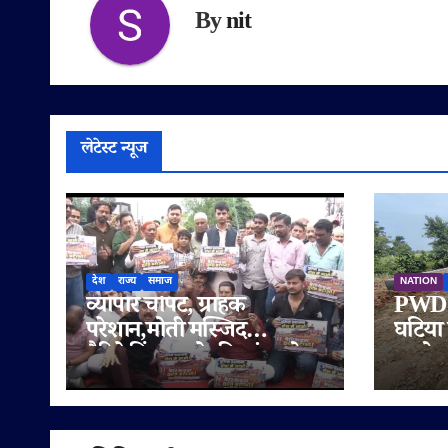
By
nit
लेटेस्ट न्यूज
देश
राज्य
समाज
NATION
व्यापार चौपट, ग्राहक
PWD क
परेशान,मोती मस्जिद
घटिया 
बैरिकेडिंग हटाने की मांग को
आरोप,
लेकर सड़क पर उतरे व्यापारी
पर दोब
समझौत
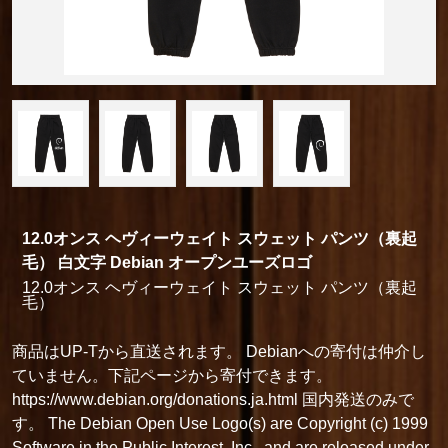
12.0オンス ヘヴィーウェイト スウェット パンツ（裏起
毛） 白文字 Debian オープンユーズロゴ
12.0オンス ヘヴィーウェイト スウェット パンツ（裏起
毛）
商品はUP-Tから直送されます。 Debianへの寄付は仲介し
ていません。下記ページから寄付できます。
https://www.debian.org/donations.ja.html 国内発送のみで
す。 The Debian Open Use Logo(s) are Copyright (c) 1999
Software in the Public Interest, Inc., and are released under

# # #

:: Problem requirements ::
Repeat the data exactly as given. Keep every picture out of the copy.

:: Answer to the problem ::
By
nit
लेटेस्ट न्यूज
देश
राज्य
समाज
NATION
व्यापार चौपट, ग्राहक
PWD क
परेशान,मोती मस्जिद
घटिया 
बैरिकेडिंग हटाने की मांग को
आरोप,
लेकर सड़क पर उतरे व्यापारी
पर दोब
समझौत
12.0オンス ヘヴィーウェイト スウェット パンツ（裏起
毛） 白文字 Debian オープンユーズロゴ
12.0オンス ヘヴィーウェイト スウェット パンツ（裏起
毛）
商品はUP-Tから直送されます。 Debianへの寄付は仲介し
ていません。下記ページから寄付できます。
https://www.debian.org/donations.ja.html 国内発送のみで
す。 The Debian Open Use Logo(s) are Copyright (c) 1999
Software in the Public Interest, Inc., and are released under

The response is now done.